Les opérations de ce recrutement s’effectuent dans des entités sous l’emprise de ce groupe de terroristes, dénoncent des sources dignes de foi citées par John Banyene Balingene, président des forces vives du Nord-Kivu.

Par ailleurs, cet animateur civil indique qu’il ressort que des réunions et meetings populaires ont été organisés à Kiwanja, Rubare, Bunagana et Kabindi avec l’objectif de sensibiliser les cadres de base installés par la rébellion afin de les persuader à commencer une campagne de recrutement des jeunes pour des formations militaires accélérées.

Un délai de 3 jours à dater de jeudi 18 janvier 2024 a été donné à ces cadres de base pour répondre favorablement à cet ordre du M23-RDF-AFC, en amenant chacun 10 jeunes pour suivre une prétendue formation. Faute de quoi des rapts seront organisés avec usage de la force pour récupérer tous les jeunes aptes à faire l’armée, avertit le président des forces vives du Nord-Kivu.

Il décrit que ceci provoque la terreur dans le chef des habitants, dont nombreux partent déjà en asile en Ouganda et dans d’autres contrées supposées sécurisés.

Pour mettre fin à ces opérations rebelles et prévenir le pire aux habitants, le président de la société civile du Nord-Kivu appelle le Gouvernement à prendre des dispositions pour libérer les espaces occupés par  M23-RDF-AFC.

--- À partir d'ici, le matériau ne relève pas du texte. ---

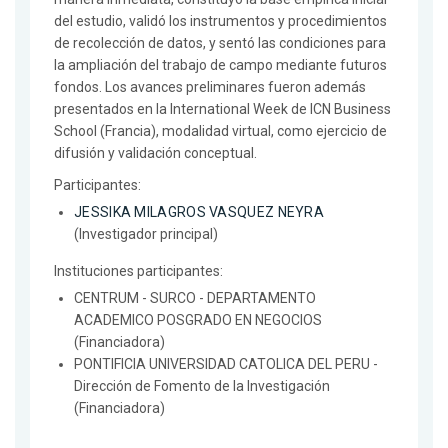
del estudio, validó los instrumentos y procedimientos
de recolección de datos, y sentó las condiciones para
la ampliación del trabajo de campo mediante futuros
fondos. Los avances preliminares fueron además
presentados en la International Week de ICN Business
School (Francia), modalidad virtual, como ejercicio de
difusión y validación conceptual.
Participantes:
JESSIKA MILAGROS VASQUEZ NEYRA
(Investigador principal)
Instituciones participantes:
CENTRUM - SURCO - DEPARTAMENTO
ACADEMICO POSGRADO EN NEGOCIOS
(Financiadora)
PONTIFICIA UNIVERSIDAD CATOLICA DEL PERU -
Dirección de Fomento de la Investigación
(Financiadora)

« (…) appelons le gouvernement de la RDC à prendre de mesures pour libérer les espaces sous l’emprise du M23/RDF et AFC et protéger la population en général, et les jeunes en particulier contre les crimes atroces. Que le Conseil de sécurité des Nations-Unies, les USA, l’UE et l’UA se mobilisent davantage pour infliger des sanctions non seulement au gouvernement rwandais mais aussi à tous les responsables du mouvement M23/RDF et AFC et leurs complices », a-t-il fait savoir.

Les forces vives voudraient également que la Cour Pénale Internationale décerne des mandats d’arrêts immédiats contre tous les leaders du M23-RDF-AFC et leurs complices décidés d’exterminer les populations et à l’occurrence les jeunes vivant dans des entités sous contrôle de ce groupe  de terroristes.